In the U.S., in 2012, there were approximately 4 million home-based early care and education providers who cared for over 7 million children (birth through age 5) [189]. Family and friends who do not get paid for the care they provide to children make up the largest share of home-based providers (2.7 million). Unregistered providers who receive payments for the care they provide comprise the next largest group of home-based providers (919,000). Paid licensed providers are the smallest group of home-based providers (118,000).

In 2018, Capita [190], an innovation lab for early childhood based in South Carolina, partnered up the Auburn University College of Architecture, Design and Construction (CADC) Rural Studio to develop a prototype of a house specially designed to meet the needs of in-home child care providers in rural communities, specifically the rural South. The new housing product is called the “Child Care Home” [191]. The CADC Rural Studio was founded with the goal of addressing affordable housing issues in low-income communities in western AL.

The Capita-CADC Rural Studio partnership seeks to build houses that are affordable, durable and efficient with the ultimate goal of elevating the quality of the care and the at-home child care profession. Joe Walters, Capita’s founder, believes that the “Child Care Home” could change people’s perspectives about at-home providers from gig workers to a valued profession [192]. Walters also sees Wonderschool as a fit for the new housing product and believes that his company “could provide the hardware, and Wonderschool, the software.”

West Virginia could implement such project under the leadership of groups like the North Central West Virginia Housing Group (NCWVHG), which focuses on housing affordability issues in North Central, West Virginia, mainly on the I-79 corridor. The main purposes of NCWVHG are to market North Central West Virginia, provide housing opportunities to expand economic development in the region and grow the economy by focusing on housing. The Group’s membership includes city planners, government representatives, local businesses, real estate developers and others. The NCWVHG also focuses on attracting young and older adults to the region.

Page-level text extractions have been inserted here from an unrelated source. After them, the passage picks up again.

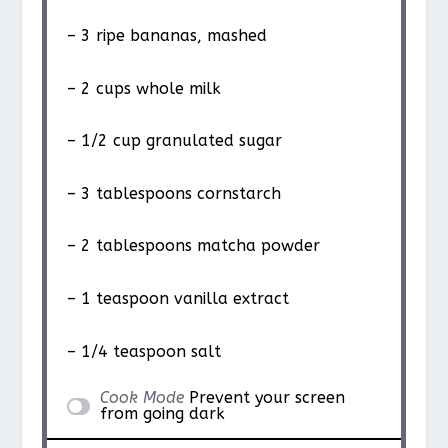
– 3 ripe bananas, mashed
– 2 cups whole milk
– 1/2 cup granulated sugar
– 3 tablespoons cornstarch
– 2 tablespoons matcha powder
– 1 teaspoon vanilla extract
– 1/4 teaspoon salt
Cook Mode
Prevent your screen
from going dark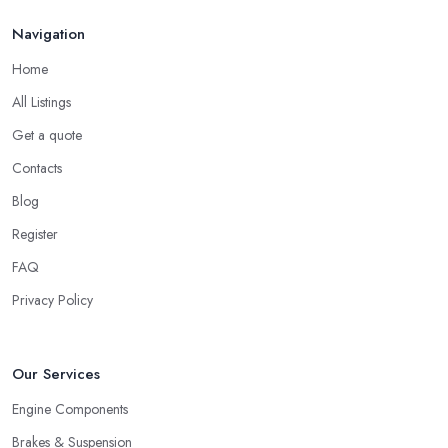
Navigation
Home
All Listings
Get a quote
Contacts
Blog
Register
FAQ
Privacy Policy
Our Services
Engine Components
Brakes & Suspension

According to a recent report commissioned by the Group, millennials constitute the fastest growing demographic in the region. For these reasons and based on the NCWVHG’s mission and membership, this or similar groups could potentially lead efforts to build the West Virginia version of the “Child Care Home” to test this idea and ideally meet the needs of young professionals with children and working parents moving to the region, and, potentially, other parts of the state.